A more sensitive monitoring metric was deployed to detect hanging tasks, and it caught another issue a few days later, and the issue was handled swiftly before causing actual delay.
The issue was that there was a silly bug that runs remove()
for every element in a huge array, and overall it would take O(n^2)
time to finish, it's almost forever for such huge arrays. The removal would only be triggered when certain conditions are met, and the bug of removal was copy-pasted from some other utility package.
The bug should only hang one processes that handled the task, unfortunately, the dispatcher would detect timeout tasks, considered the process as dead, reassign the task to other processes when the task was still occupying the old process which was burying its head deep in the remove()
calls, missing its own checkpoint for timeout. The re-assignment happened over and over again for each timeout, eventually causing all processes to be busy with the same task, and the remove()
calls would almost never finish. The world literally stopped for that task.
With early detection of hanging tasks, developers were able to try fixes quickly.

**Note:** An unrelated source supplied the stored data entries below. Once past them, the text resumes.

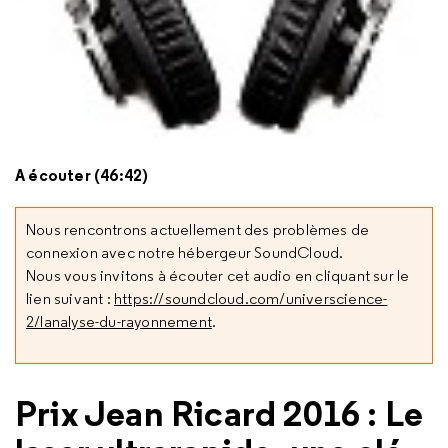
A écouter (46:42)
Nous rencontrons actuellement des problèmes de
connexion avec notre hébergeur SoundCloud.
Nous vous invitons à écouter cet audio en cliquant sur le
lien suivant :
https://soundcloud.com/universcience-
2/lanalyse-du-rayonnement
.
Prix Jean Ricard 2016 : Le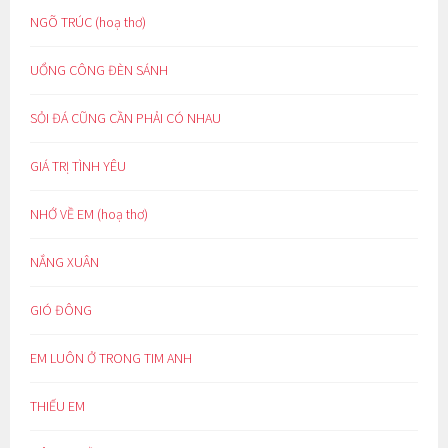
NGÕ TRÚC (hoạ thơ)
UỔNG CÔNG ĐÈN SÁNH
SỎI ĐÁ CŨNG CẦN PHẢI CÓ NHAU
GIÁ TRỊ TÌNH YÊU
NHỚ VỀ EM (hoạ thơ)
NẮNG XUÂN
GIÓ ĐÔNG
EM LUÔN Ở TRONG TIM ANH
THIẾU EM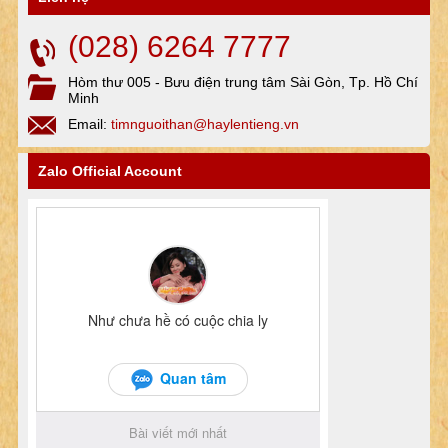
(028) 6264 7777
Hòm thư 005 - Bưu điện trung tâm Sài Gòn, Tp. Hồ Chí
Minh
Email:
timnguoithan@haylentieng.vn
Zalo Official Account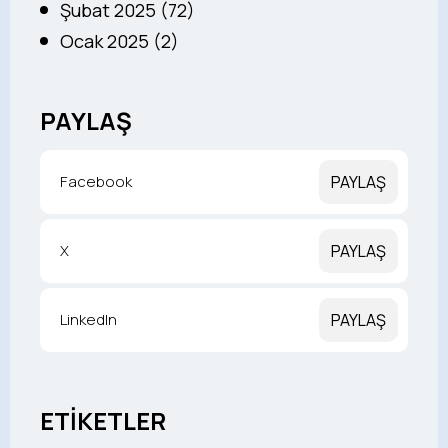
Şubat 2025 (72)
Ocak 2025 (2)
PAYLAŞ
Facebook
PAYLAŞ
X
PAYLAŞ
LinkedIn
PAYLAŞ
ETİKETLER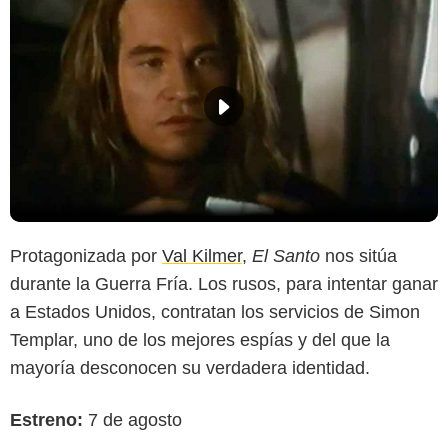
Protagonizada por
Val Kilmer
,
El Santo
nos sitúa
durante la Guerra Fría. Los rusos, para intentar ganar
a Estados Unidos, contratan los servicios de Simon
Templar, uno de los mejores espías y del que la
mayoría desconocen su verdadera identidad.
Estreno:
7 de agosto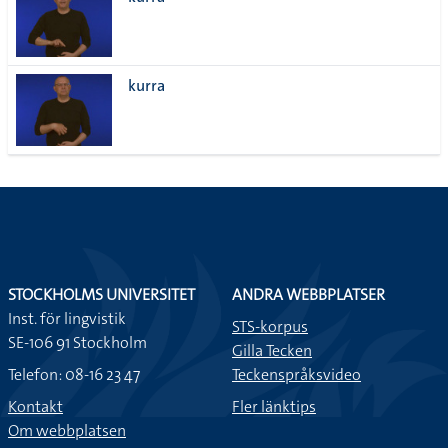
lista
kurra
STOCKHOLMS UNIVERSITET
ANDRA WEBBPLATSER
Inst. för lingvistik
STS-korpus
SE-106 91 Stockholm
Gilla Tecken
Telefon: 08-16 23 47
Teckenspråksvideo
Kontakt
Fler länktips
Om webbplatsen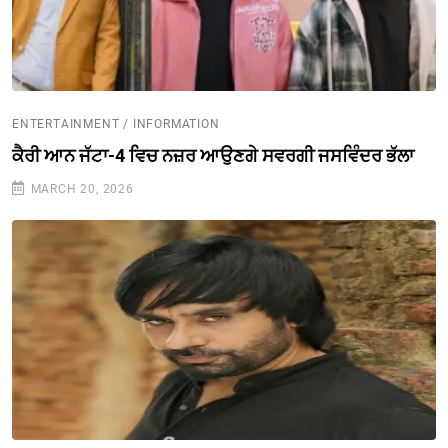
ENTERTAINMENT / INFORMATION
ਕੈਰੀ ਆਨ ਜੱਟਾ-4 ਵਿਚ ਨਜ਼ਰ ਆਉਣਗੇ ਸਵਰਗੀ ਜਸਵਿੰਦਰ ਭੱਲਾ
MARCH 20, 2026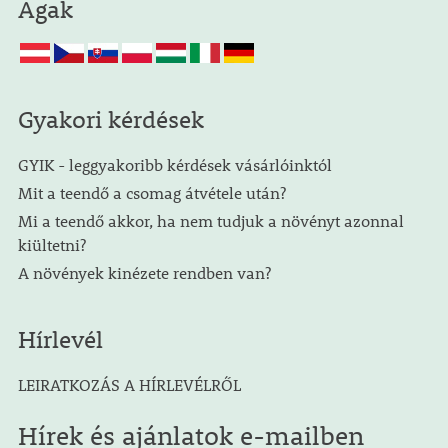
Ágak
Gyakori kérdések
GYIK - leggyakoribb kérdések vásárlóinktól
Mit a teendő a csomag átvétele után?
Mi a teendő akkor, ha nem tudjuk a növényt azonnal
kiültetni?
A növények kinézete rendben van?
Hírlevél
LEIRATKOZÁS A HÍRLEVÉLRŐL
Hírek és ajánlatok e-mailben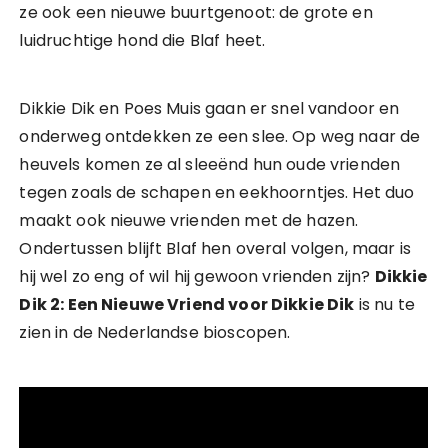
ze ook een nieuwe buurtgenoot: de grote en
luidruchtige hond die Blaf heet.
Dikkie Dik en Poes Muis gaan er snel vandoor en
onderweg ontdekken ze een slee. Op weg naar de
heuvels komen ze al sleeënd hun oude vrienden
tegen zoals de schapen en eekhoorntjes. Het duo
maakt ook nieuwe vrienden met de hazen.
Ondertussen blijft Blaf hen overal volgen, maar is
hij wel zo eng of wil hij gewoon vrienden zijn?
Dikkie
Dik 2: Een Nieuwe Vriend voor Dikkie Dik
is nu te
zien in de Nederlandse bioscopen.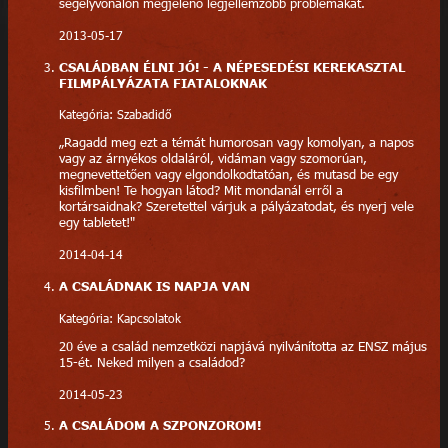
segélyvonalon megjelenő legjellemzőbb problémákat.
2013-05-17
CSALÁDBAN ÉLNI JÓ! - A NÉPESEDÉSI KEREKASZTAL
FILMPÁLYÁZATA FIATALOKNAK
Kategória: Szabadidő
„Ragadd meg ezt a témát humorosan vagy komolyan, a napos
vagy az árnyékos oldaláról, vidáman vagy szomorúan,
megnevettetően vagy elgondolkodtatóan, és mutasd be egy
kisfilmben! Te hogyan látod? Mit mondanál erről a
kortársaidnak? Szeretettel várjuk a pályázatodat, és nyerj vele
egy tabletet!"
2014-04-14
A CSALÁDNAK IS NAPJA VAN
Kategória: Kapcsolatok
20 éve a család nemzetközi napjává nyilvánította az ENSZ május
15-ét. Neked milyen a családod?
2014-05-23
A CSALÁDOM A SZPONZOROM!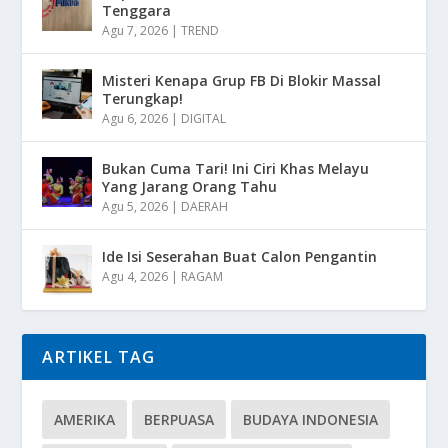
Tenggara
Agu 7, 2026
|
TREND
Misteri Kenapa Grup FB Di Blokir Massal
Terungkap!
Agu 6, 2026
|
DIGITAL
Bukan Cuma Tari! Ini Ciri Khas Melayu
Yang Jarang Orang Tahu
Agu 5, 2026
|
DAERAH
Ide Isi Seserahan Buat Calon Pengantin
Agu 4, 2026
|
RAGAM
ARTIKEL TAG
AMERIKA
BERPUASA
BUDAYA INDONESIA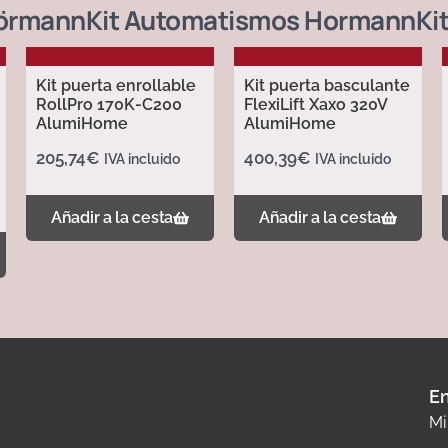
örmann
Kit Automatismos Hormann
Ki
Kit puerta enrollable
Kit puerta basculante
RollPro 170K-C200
FlexiLift Xaxo 320V
AlumiHome
AlumiHome
205,74
€
400,39
€
IVA incluido
IVA incluido
Añadir a la cesta
Añadir a la cesta
En
Mi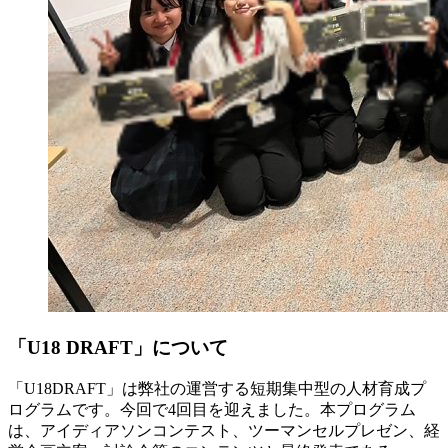
「U18 DRAFT」について
「U18DRAFT」は弊社の運営する短期集中型の人材育成プ
ログラムです。今回で4回目を迎えました。本プログラム
は、アイディアソンコンテスト、ツーマンセルプレゼン、経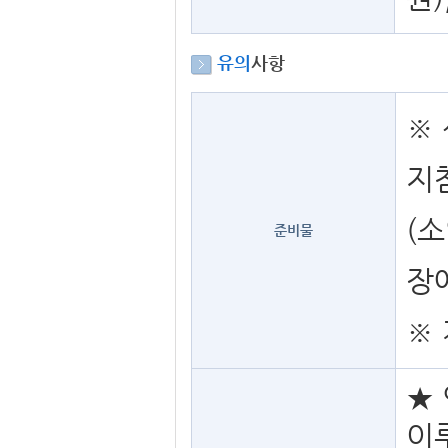
유의
사항
※ 
지
(소
준비물
장
※
★
이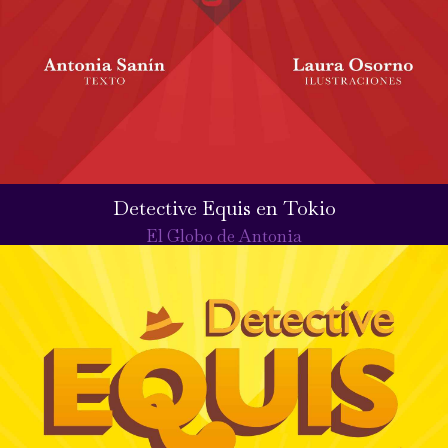
Detective Equis en Tokio
El Globo de Antonia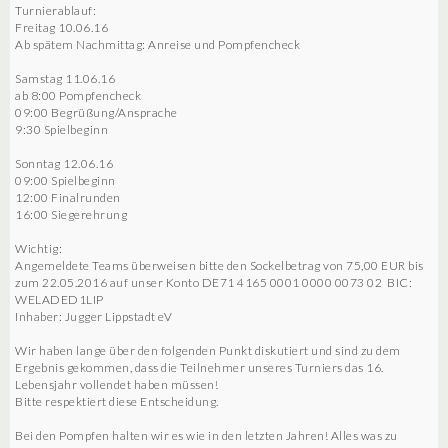
Turnierablauf:
Freitag 10.06.16
Ab spätem Nachmittag: Anreise und Pompfencheck
Samstag 11.06.16
ab 8:00 Pompfencheck
09:00 Begrüßung/Ansprache
9:30 Spielbeginn
Sonntag 12.06.16
09:00 Spielbeginn
12:00 Finalrunden
16:00 Siegerehrung
Wichtig:
Angemeldete Teams überweisen bitte den Sockelbetrag von 75,00 EUR bis
zum 22.05.2016 auf unser Konto DE71 4165 0001 0000 0073 02 BIC:
WELADED1LIP
Inhaber: Jugger Lippstadt eV
Wir haben lange über den folgenden Punkt diskutiert und sind zu dem
Ergebnis gekommen, dass die Teilnehmer unseres Turniers das 16.
Lebensjahr vollendet haben müssen!
Bitte respektiert diese Entscheidung.
Bei den Pompfen halten wir es wie in den letzten Jahren! Alles was zu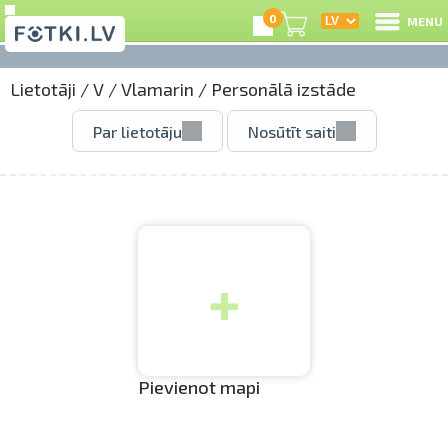
0
MENU
Lietotāji
/
V
/
Vlamarin
/
Personālā izstāde
I
Par lietotāju
Nosūtīt saiti
R
I
+
e
C
S
Pievienot mapi
Li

It should not be easy to find the root cause, but the developers noticed long pauses between two log entries, and the removal loop was the only code there when they wanted to add some logging between the log entries, thus the obvious bug was immediately identified.
It's really lucky that the first issue that was not too serious helped to deploy the more sensitive monitoring metric, so the second issue, which could be much fatal, was detected and fixed promptly, on the morning of the first day of a national holiday. Task re-assignment were then limited to prevent poluting more processes with a bad task.
LLM's takeaways
Disclaimer: The above stories are slightly modified from the actual events, and they are mannually written by me, not generated by LLM.
I asked DeepSeek to write some takeaways as I was a bit tired after telling these stories. This is the version I'm happy with:
Legacy safeguards breed hidden traps Undocumented checks (Bug 1) and copy-pasted code (Bugs 2, 4) linger as systemic debt. Always audit dependencies before removal or reuse.
Test failure combinations, not thresholds Rate limits + slow queries (Bug 2), retries + packet loss (Bug 4): isolated safeguards fail when risks collide. Model interactions, not silos.
Own lifecycle control explicitly Destructor chaos (Bug 3) and hanging tasks (Bug 4) stem from assuming cleanup. Govern threads, memory, and resources with strict ownership.
Instrument for why, not what Missing alerts for config errors (Bug 1), slow queries (Bug 2), or hung processes (Bug 4) delay fixes. Metrics must expose root causes, not just symptoms.
Core: Systems fail in layers. Anticipate overlap, govern lifecycles ruthlessly, and monitor for causality—not just correlation.